Like respectable diners, we ended our meal with coffee and dessert. A coffee stout cocktail counts as coffee, right? Bell’s treated us to their Kalamazoo Stout chilled with iced Vietnamese Coffee cubes. Served alongside a pecan pie bread pudding with Chantilly cream and salted caramel, dessert could not have been better.

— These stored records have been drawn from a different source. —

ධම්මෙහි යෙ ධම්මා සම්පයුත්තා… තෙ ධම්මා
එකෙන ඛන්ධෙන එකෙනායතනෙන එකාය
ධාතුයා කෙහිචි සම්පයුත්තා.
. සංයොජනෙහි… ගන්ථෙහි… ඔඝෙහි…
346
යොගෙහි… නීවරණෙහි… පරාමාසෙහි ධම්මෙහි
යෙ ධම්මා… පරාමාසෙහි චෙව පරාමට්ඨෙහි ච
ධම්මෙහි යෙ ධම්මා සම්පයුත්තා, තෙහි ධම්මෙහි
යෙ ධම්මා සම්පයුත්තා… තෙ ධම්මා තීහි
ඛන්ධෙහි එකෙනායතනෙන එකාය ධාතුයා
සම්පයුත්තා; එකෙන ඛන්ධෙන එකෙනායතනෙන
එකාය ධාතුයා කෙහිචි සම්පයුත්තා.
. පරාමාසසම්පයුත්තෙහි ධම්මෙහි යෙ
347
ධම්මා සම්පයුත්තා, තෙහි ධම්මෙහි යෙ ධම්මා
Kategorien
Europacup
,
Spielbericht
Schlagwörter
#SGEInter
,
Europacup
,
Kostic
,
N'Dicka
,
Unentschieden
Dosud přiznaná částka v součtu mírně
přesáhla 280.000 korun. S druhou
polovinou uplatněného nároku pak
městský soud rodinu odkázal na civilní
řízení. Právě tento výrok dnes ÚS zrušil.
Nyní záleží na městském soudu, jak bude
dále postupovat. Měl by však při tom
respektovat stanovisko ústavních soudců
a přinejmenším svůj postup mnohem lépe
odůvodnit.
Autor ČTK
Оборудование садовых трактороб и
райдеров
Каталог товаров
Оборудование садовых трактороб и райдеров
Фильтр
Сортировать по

While I can not offer you recipes for the delicious food we enjoyed, I can tell you how to craft your own beer cocktails. Depending on where you live, the beers I mentioned may not be available in your area. I have tried to accommodate that reality by calling for a general jalapeno pale ale or coffee stout for the Bloody Mess and Iced Coffee Stout. A jalapeno beer might be hard to find, but a chili-infused brew will likely bring the right amount of heat. Just stick with the pale ales or even the IPAs; I don’t imagine a dark stout or porter will work all that well in a Bloody Mary beer cocktail.

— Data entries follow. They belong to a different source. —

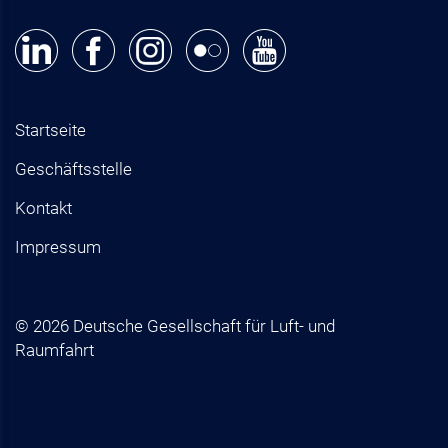
Startseite
Geschäftsstelle
Kontakt
Impressum
© 2026 Deutsche Gesellschaft für Luft- und
Raumfahrt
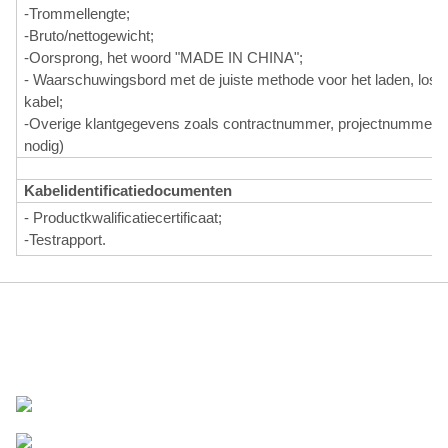
-Trommellengte;
-Bruto/nettogewicht;
-Oorsprong, het woord "MADE IN CHINA";
- Waarschuwingsbord met de juiste methode voor het laden, loss
kabel;
-Overige klantgegevens zoals contractnummer, projectnummer en
nodig)
Kabelidentificatiedocumenten
- Productkwalificatiecertificaat;
-Testrapport.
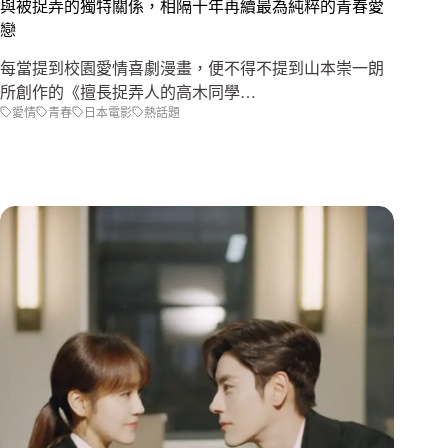
與被捉弄的獨特關係，相隔十年再續最為純粹的青春愛
戀
每當提到校園愛情喜劇漫畫，便不得不提到山本崇一朗
所創作的《擅長捉弄人的高木同學…
愛情
青春
日本電影
熱話題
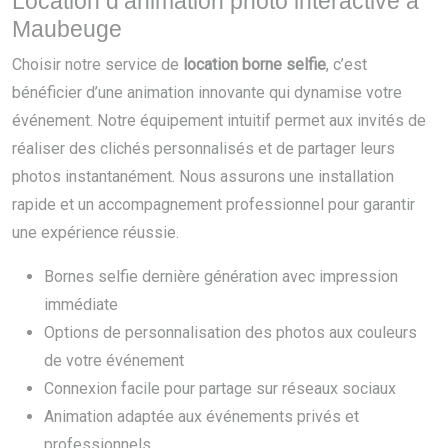
Location d’animation photo interactive à
Maubeuge
Choisir notre service de
location borne selfie
, c’est
bénéficier d’une animation innovante qui dynamise votre
événement. Notre équipement intuitif permet aux invités de
réaliser des clichés personnalisés et de partager leurs
photos instantanément. Nous assurons une installation
rapide et un accompagnement professionnel pour garantir
une expérience réussie.
Bornes selfie dernière génération avec impression
immédiate
Options de personnalisation des photos aux couleurs
de votre événement
Connexion facile pour partage sur réseaux sociaux
Animation adaptée aux événements privés et
professionnels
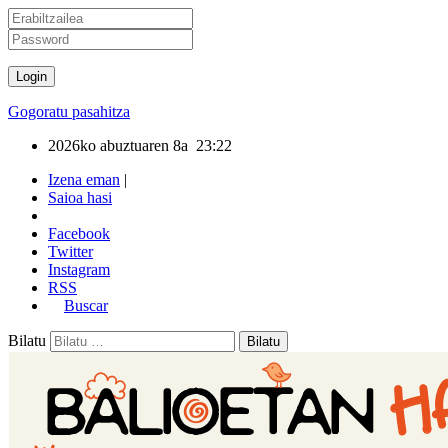
Gogoratu pasahitza
2026ko abuztuaren 8a
23:22
Izena eman
|
Saioa hasi
Facebook
Twitter
Instagram
RSS
Buscar
Bilatu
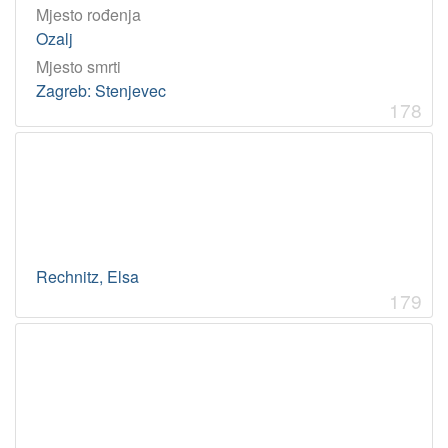
Mjesto rođenja
Ozalj
Mjesto smrti
Zagreb: Stenjevec
178
Rechnitz, Elsa
179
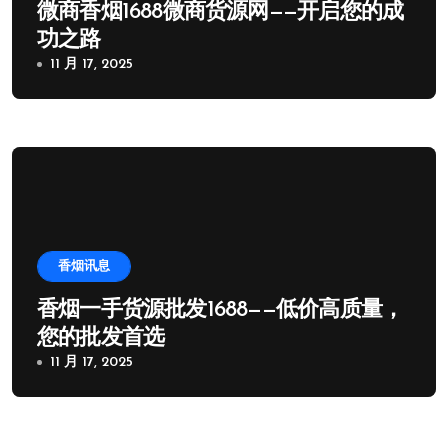
微商香烟1688微商货源网——开启您的成
功之路
11 月 17, 2025
香烟讯息
香烟一手货源批发1688——低价高质量，
您的批发首选
11 月 17, 2025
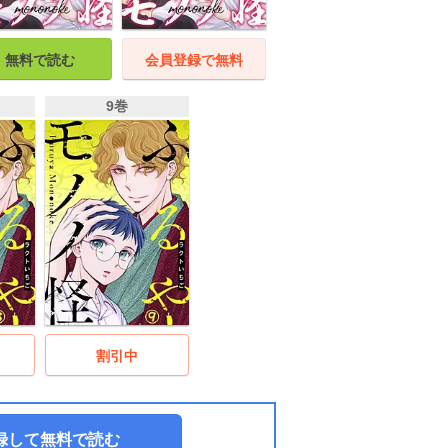
無料で読む
会員登録で無料
9巻
割引中
録して無料で読む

The exception is the Citrus Gose, where I left the specific beer in place. I am not sure the best substitution for the Otra Vez – the goses I have tried vary on the salty-sour scale – and the cocktail we tried was created to compliment the prickly pear cactus and grapefruit used to brew the Otra Vez. Because Sierra Nevada beers are distributed in every state and in DC, I am hoping you have luck finding it near you if you are eager to give the cocktail a try. Oh, and when you ask for it, gose is pronounced like go-zuh, not like the word go with an “s” on the end. Cheers!
Beer Babes 003

 

Beer Cocktails
 
Ingredients
  • Bloody Mess
  • 1 ounce Bloody Mary mix
  • jalapeno pale ale
  • Citrus Gose
  • 2 ounces ruby red grapefruit mix
  • Sierra Nevada Otra Vez gose-style ale
  • Iced Coffee Stout
  • 3 cups hot brewed coffee (bold roast preferred)
  • 1, 14-ounce can sweetened condensed milk
  • coffee stout
Instructions
  1. To make the Bloody Mess, pour the bloody Mary mix into a pint glass filled ⅔ of the way with ice.
  2. Fill the rest of the glass with the jalapeno beer and give it a quick stir to mix.
  3. To make the Citrus Gose, pour the grapefruit juice into a chilled glass.
  4. Fill the rest of the glass with the gose.
  5. To make the Iced Coffee Stout, stir together the coffee and the condensed milk.
  6. Transfer the mixture to ice cube trays and freeze at until set.
  7. Place three frozen coffee cubes into a pint glass and top with a coffee stout.